Laporan SPT Tahunan Lebih Mudah dengan E-Filing

BETANEWS.ID, KUDUS – Seorang pria terlihat cuci tangan dan menyerahkan Kartu Tanda Penduduk (KTP) serta Nomor Pokok Wajib Pajak (NPWP) saat mendatangi Kantor Pelayanan Pajak (KPP) Pratama Kudus. Dia yakni Ja’far Shodiq (35), yang sedang mengurus SPT Tahunan perusahaan miliknya.

Ja’far begitu dia akrab disapa, mengaku senang dengan kebijakan baru saat ini. Menurutnya, dalam proses pelaporan pajak saat ini lebih mudah jika dibanding tahun-tahun sebelumnya.

Baca juga : Permudah Laporan SPT Tahunan Secara Online, KPP Pratama Kudus Fasilitasi Kelas Pajak Gratis

-Advertisement-

“Menurut saya pemerintah di tahun ini lebih mempermudah para pelaku usaha dalam urusan pajak. Caranya lebih simpel dengan E-Filing bisa laporan SPT dari mana saja. Selain itu pelayanan juga lebih baik,” kata pemilik TP. Ja’far Shodiq Berkah Mandiri itu, Kamis (14/1/2021).

Dia mengaku datang ke sana karena pada tahun kemarin telat laporan SPT Tahunan. Sehingga di tahun 2021 dirinya melaporkan dua kali. Hal tersebut yang membuatnya ingin datang langsung ke kantor KPP Pratama Kudus.

“Jika tidak ada tunggakan tahun kemarin mungkin tidak perlu ke kantor. Karena kemarin saya telat saja, jadi ini biar lebih jelas dan ke depan tidak telat lagi,” beber warga Desa Papringan, Kaliwungu, Kudus itu.

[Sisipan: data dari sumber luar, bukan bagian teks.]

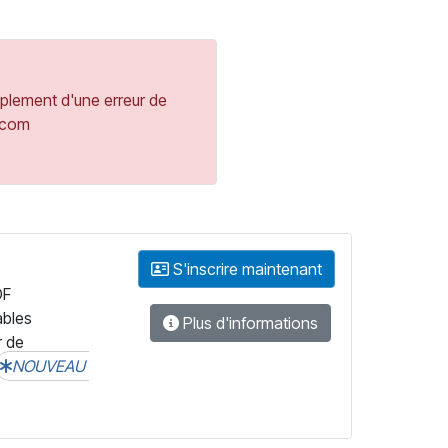
mplement d'une erreur de
y.com
S'inscrire maintenant
DF
ables
Plus d'informations
r de
NOUVEAU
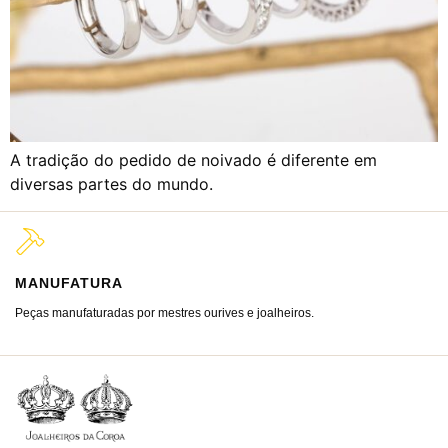
A tradição do pedido de noivado é diferente em
diversas partes do mundo.
MANUFATURA
M
Peças manufaturadas por mestres ourives e joalheiros.
Jo
ra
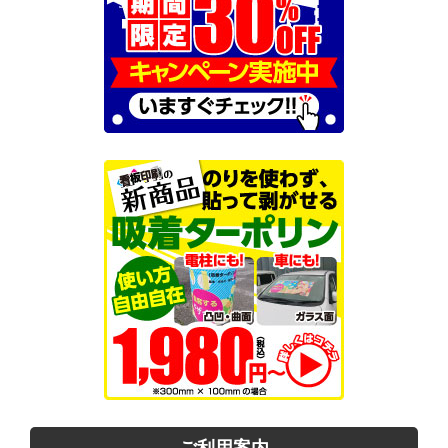
ご利用案内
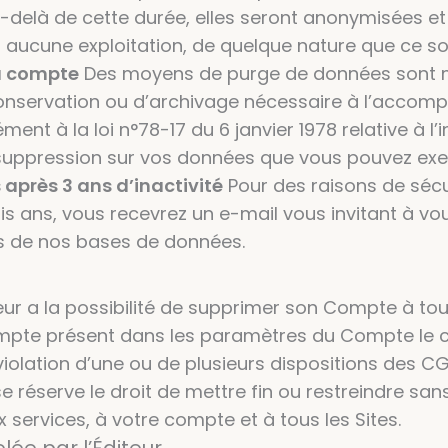
u-delà de cette durée, elles seront anonymisées e
 aucune exploitation, de quelque nature que ce soi
u compte
Des moyens de purge de données sont mis
onservation ou d’archivage nécessaire à l’accompl
t à la loi n°78-17 du 6 janvier 1978 relative à l’i
 de suppression sur vos données que vous pouvez e
après 3 ans d’inactivité
Pour des raisons de sécu
ois ans, vous recevrez un e-mail vous invitant à v
s de nos bases de données.
ateur a la possibilité de supprimer son Compte à 
ompte présent dans les paramètres du Compte le 
iolation d’une ou de plusieurs dispositions des 
se réserve le droit de mettre fin ou restreindre s
 services, à votre compte et à tous les Sites.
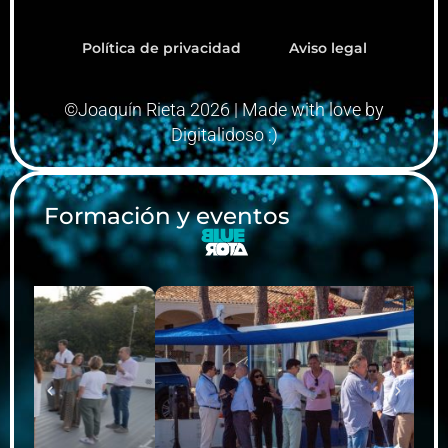
Política de privacidad
Aviso legal
©Joaquín Rieta 2026 | Made with love by
Digitalidoso :)
Formación y eventos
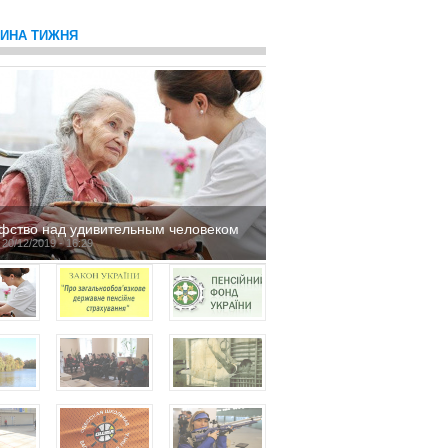
ТИНА ТИЖНЯ
фство над удивительным человеком
 20/12/2019 - 16:29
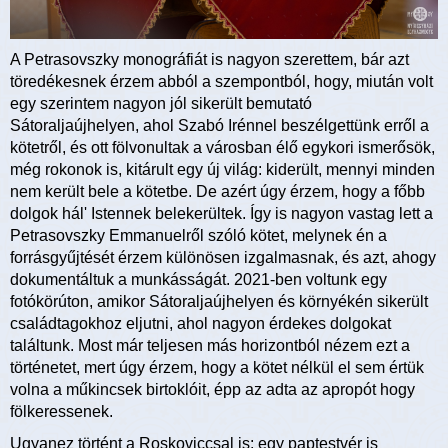
A Petrasovszky monográfiát is nagyon szerettem, bár azt
töredékesnek érzem abból a szempontból, hogy, miután volt
egy szerintem nagyon jól sikerült bemutató
Sátoraljaújhelyen, ahol Szabó Irénnel beszélgettünk erről a
kötetről, és ott fölvonultak a városban élő egykori ismerősök,
még rokonok is, kitárult egy új világ: kiderült, mennyi minden
nem került bele a kötetbe. De azért úgy érzem, hogy a főbb
dolgok hál' Istennek belekerültek. Így is nagyon vastag lett a
Petrasovszky Emmanuelről szóló kötet, melynek én a
forrásgyűjtését érzem különösen izgalmasnak, és azt, ahogy
dokumentáltuk a munkásságát. 2021-ben voltunk egy
fotókörúton, amikor Sátoraljaújhelyen és környékén sikerült
családtagokhoz eljutni, ahol nagyon érdekes dolgokat
találtunk. Most már teljesen más horizontból nézem ezt a
történetet, mert úgy érzem, hogy a kötet nélkül el sem értük
volna a műkincsek birtoklóit, épp az adta az apropót hogy
fölkeressenek.
Ugyanez történt a Roskoviccsal is: egy paptestvér is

Ditemui di ruangannya, Kepla KPP Pratama Kudus, Andi Setijo Nugroho menjelaskan, bahwa pihaknya memang masih membuka layanan tatap muka. Dengan jumlah yang dibatasi dan protokol kesehatan yang ketat. Tetapi pihaknya lebih mengutamakan melayani melalui pesan WhatsApp tanpa tatap muka.

“Kami upayakan semaksimal mungkin untuk layanan melalui WhatsApp, agar tidak perlu datang ke kantor. Tetapi jika ada yang benar-benar butuh ketemu langsung ya kami tidak bisa menolak. Yang penting protokol kesehatan wajib dijalankan,” ungkapnya.

Baca juga : Ini Syarat dan Langkah yang Perlu Kamu Tahu untuk Buat NPWP

Pihaknya sudah melakukan identifikasi, masyarakat Kudus di awal bulan Januari dalam satu hari ada sekitar 30 orang yang datang. Rencananya, ke depan angka tersebut akan digunakan untuk pembatasan jumlah layanan tatap muka dalam sehari.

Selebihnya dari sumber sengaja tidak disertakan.